## ACTIVITY
In the records that follow, find the line containing "Lê Minh Hưng dâng" and the line containing "Mares do Plan", then transcribe both and every line between them exactly, omitting pictures.

## Dataset entries
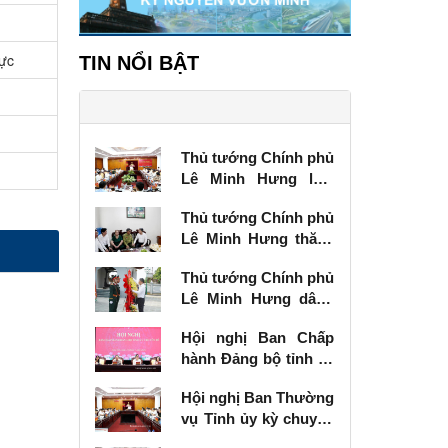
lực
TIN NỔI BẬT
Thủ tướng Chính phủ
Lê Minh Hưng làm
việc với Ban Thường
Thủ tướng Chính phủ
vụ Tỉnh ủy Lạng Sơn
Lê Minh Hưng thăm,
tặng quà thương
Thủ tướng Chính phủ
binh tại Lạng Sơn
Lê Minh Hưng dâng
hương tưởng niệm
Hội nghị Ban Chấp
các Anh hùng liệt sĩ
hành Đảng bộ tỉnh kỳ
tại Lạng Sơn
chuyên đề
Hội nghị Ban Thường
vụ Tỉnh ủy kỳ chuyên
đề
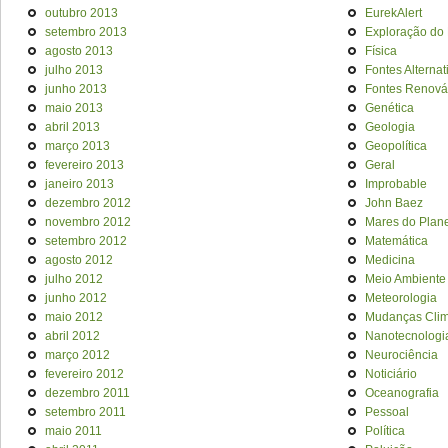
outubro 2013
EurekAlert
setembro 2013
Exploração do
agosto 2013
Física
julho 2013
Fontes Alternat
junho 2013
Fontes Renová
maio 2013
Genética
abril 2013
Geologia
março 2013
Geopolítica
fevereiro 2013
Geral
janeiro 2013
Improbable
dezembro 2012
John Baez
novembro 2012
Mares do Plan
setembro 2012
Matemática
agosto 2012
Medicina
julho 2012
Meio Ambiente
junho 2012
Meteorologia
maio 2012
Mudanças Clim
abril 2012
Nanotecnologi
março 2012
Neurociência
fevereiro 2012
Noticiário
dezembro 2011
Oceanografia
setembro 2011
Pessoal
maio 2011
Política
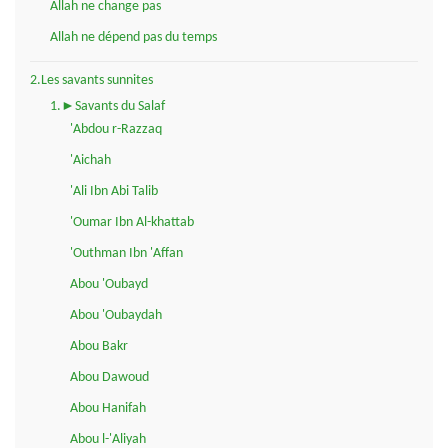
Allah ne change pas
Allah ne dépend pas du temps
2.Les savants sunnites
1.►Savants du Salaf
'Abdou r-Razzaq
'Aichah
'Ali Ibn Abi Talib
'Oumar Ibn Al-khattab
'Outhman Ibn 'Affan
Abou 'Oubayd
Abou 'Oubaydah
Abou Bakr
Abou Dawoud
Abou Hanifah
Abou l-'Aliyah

## RESULT FOR THIS TASK
Lê Minh Hưng dâng
hương tưởng niệm
Hội nghị Ban Chấp
các Anh hùng liệt sĩ
hành Đảng bộ tỉnh kỳ
tại Lạng Sơn
chuyên đề
Hội nghị Ban Thường
vụ Tỉnh ủy kỳ chuyên
đề
outubro 2013
EurekAlert
setembro 2013
Exploração do
agosto 2013
Física
julho 2013
Fontes Alternat
junho 2013
Fontes Renová
maio 2013
Genética
abril 2013
Geologia
março 2013
Geopolítica
fevereiro 2013
Geral
janeiro 2013
Improbable
dezembro 2012
John Baez
novembro 2012
Mares do Plan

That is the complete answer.